On 12 December 2018, the Turkish government announced it would begin operations against Rojava "in a few days" in an apparent rebuke of US efforts at ensuring Turkish border security in the area. In response, the Pentagon said that any unilateral military action taken in northern Syria, where US forces are operating, would be "unacceptable." However, several days later the US announced the withdrawal of their troops from Syria, after which Turkey postponed the planned attack.

On 25 December, the SDF handed over the town of Arima west of Manbij to troops of the Syrian government.

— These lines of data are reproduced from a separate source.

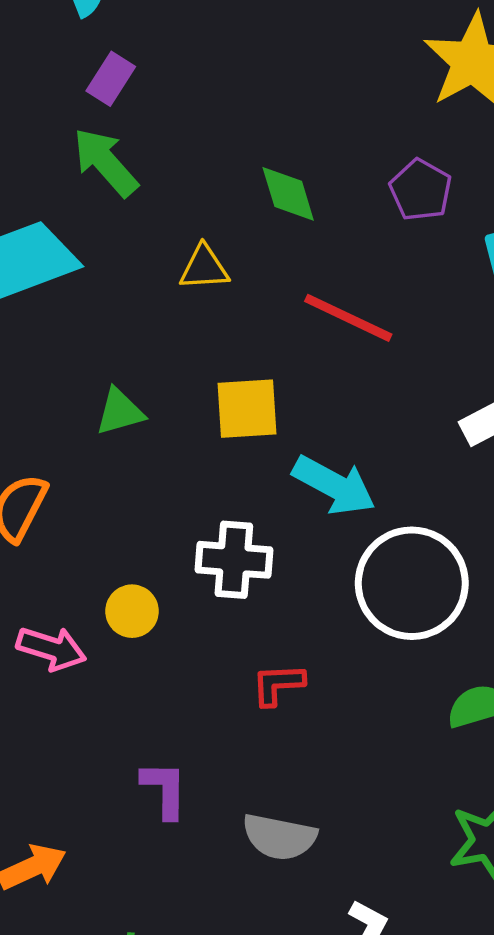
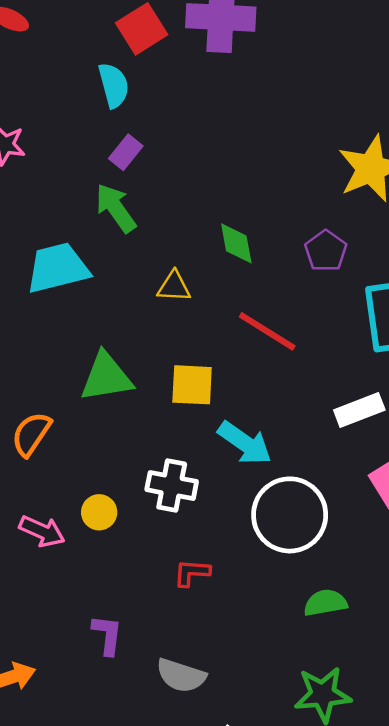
green triangle: (120, 412) -> (106, 377), size x1.6

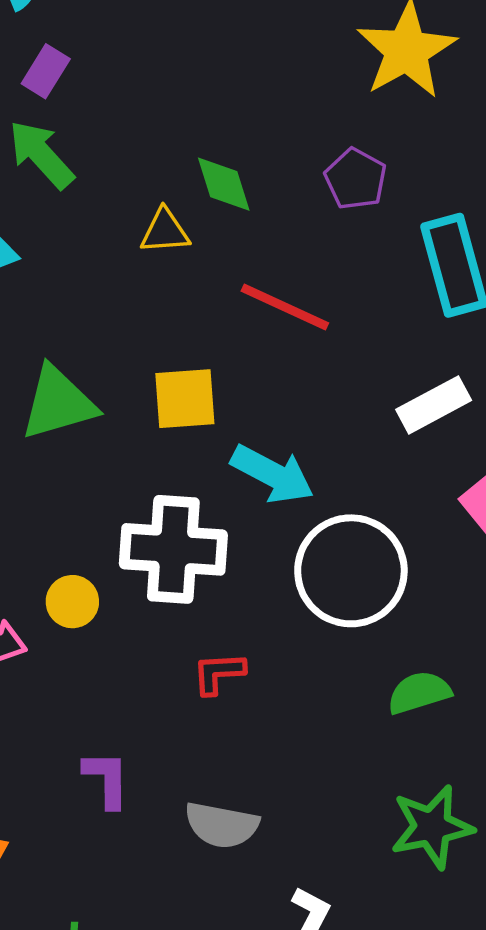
yellow triangle: (174, 287) -> (165, 231), moved
white cross: (172, 486) -> (173, 549), size x1.4

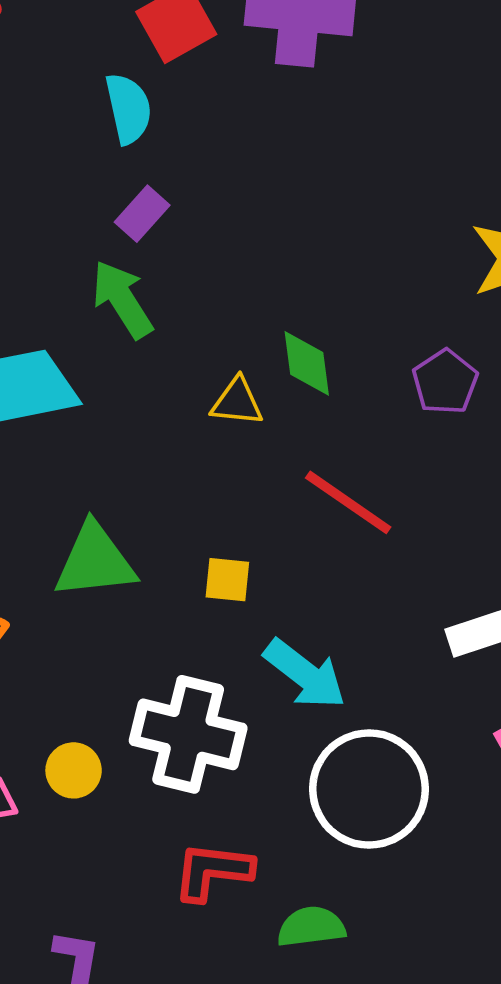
yellow square: (185, 399) -> (227, 580), size x0.7
red L-shape: (219, 673) -> (213, 871), size x1.4
green semicircle: (419, 693) -> (311, 927), moved

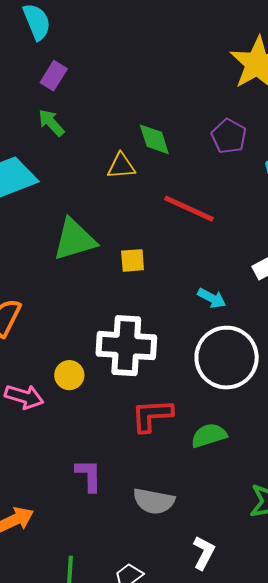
green arrow: (122, 299) -> (51, 123), size x0.7
green triangle: (95, 561) -> (74, 240), moved
cyan arrow: (305, 674) -> (212, 298), moved, size x0.6

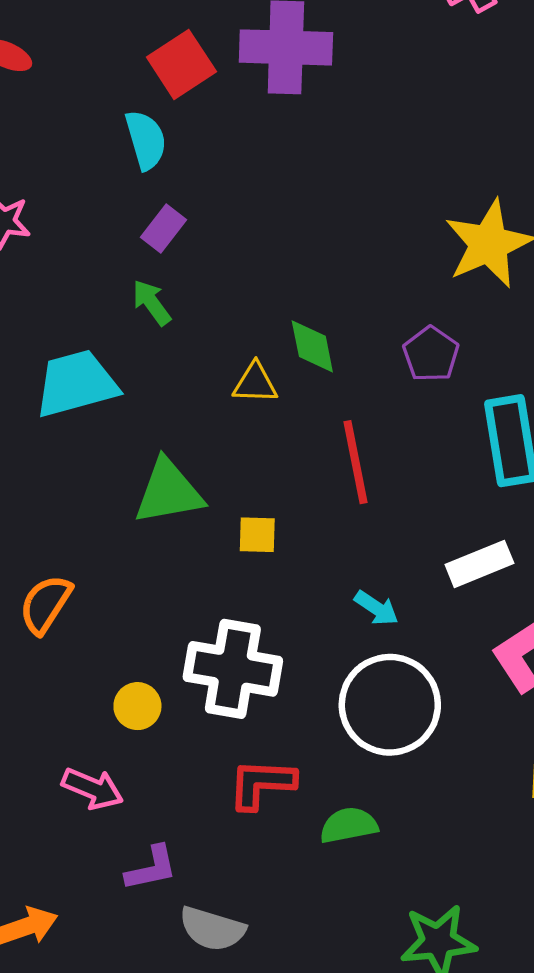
red line: (189, 209) -> (355, 462), turned 48
pink arrow: (24, 397) -> (93, 788), moved
purple L-shape: (89, 475) -> (151, 868), turned 72
gray semicircle: (154, 501) -> (212, 929), moved

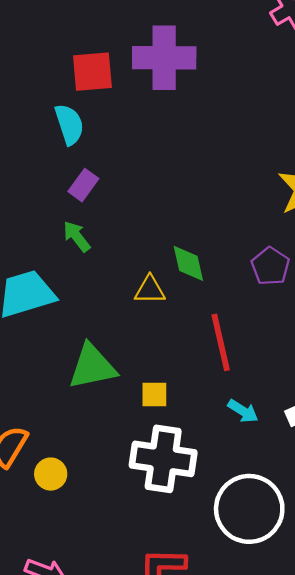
red square: (181, 64) -> (92, 72), turned 30
cyan arrow: (376, 608) -> (243, 411), moved
white cross: (233, 669) -> (163, 459), moved
yellow circle: (137, 706) -> (51, 474), moved

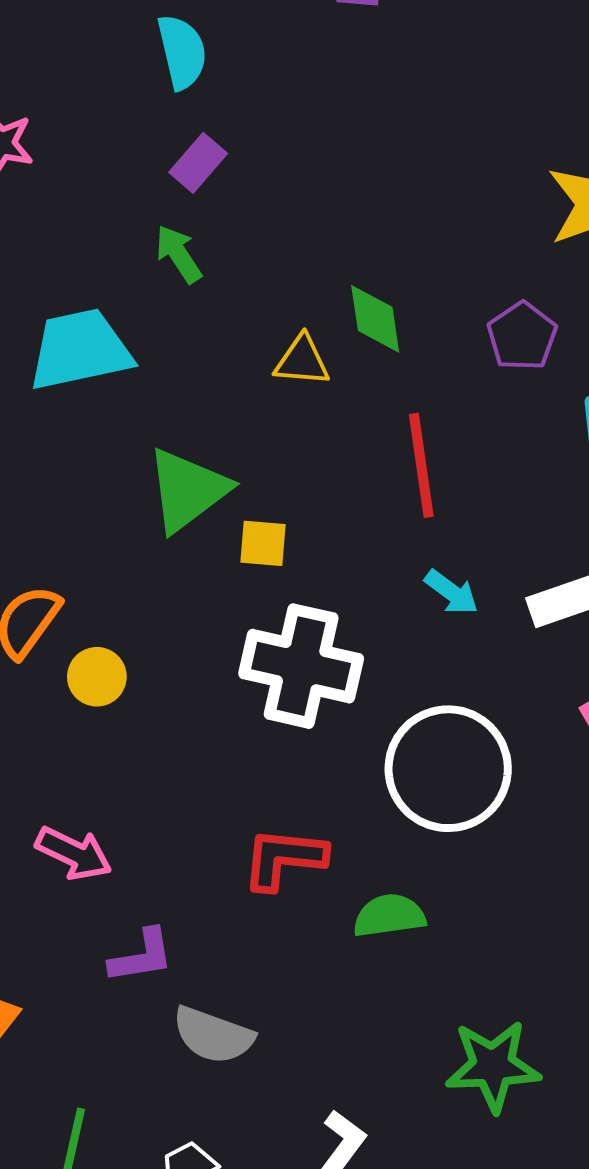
green triangle: (92, 367) -> (187, 490), turned -30
yellow square: (154, 394) -> (263, 543), moved

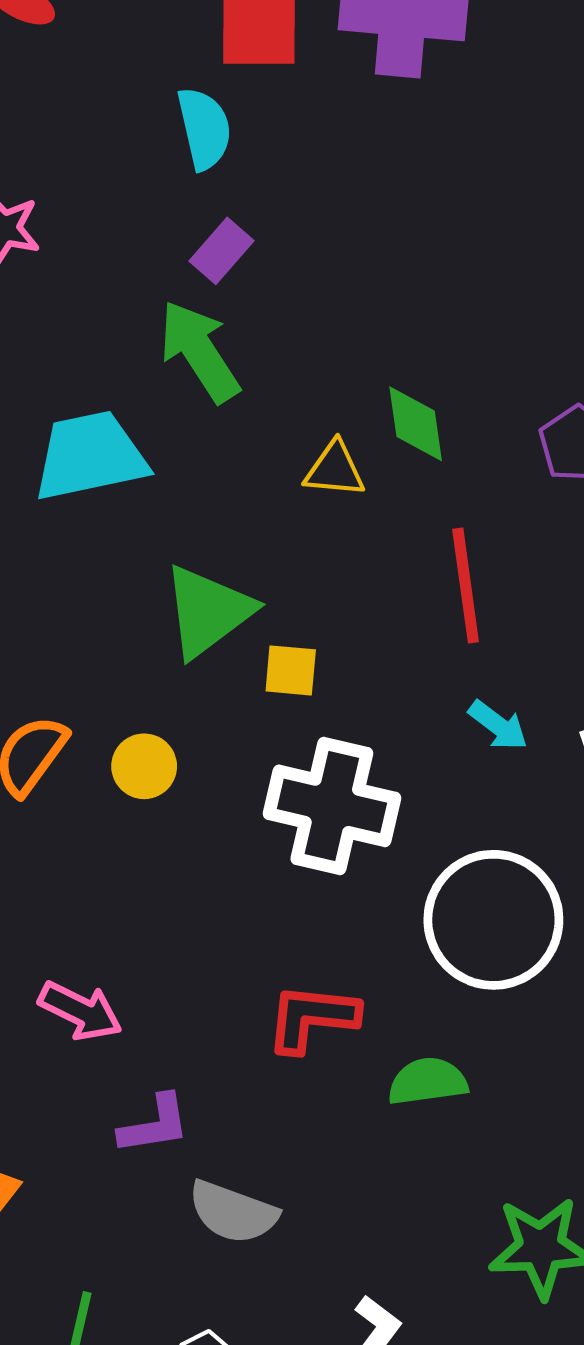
green arrow: (179, 254) -> (199, 351), size x1.6
yellow circle: (97, 677) -> (144, 766), moved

Through 27–28 December, the Manbij Military Council had invited Syrian troops to enter Manbij in order to ward off a future Turkish advance. Syrian forces gradually deployed to the surrounding countryside as American troops continued to patrol inside the city and along the contact lines with the Syrian National Army, whose units continued to deploy and mobilize along the Manbij frontier.

Following criticism of the planned withdrawal of their troops, on 6 January the US imposed the security of their Kurdish-led allies as a condition for the withdrawal.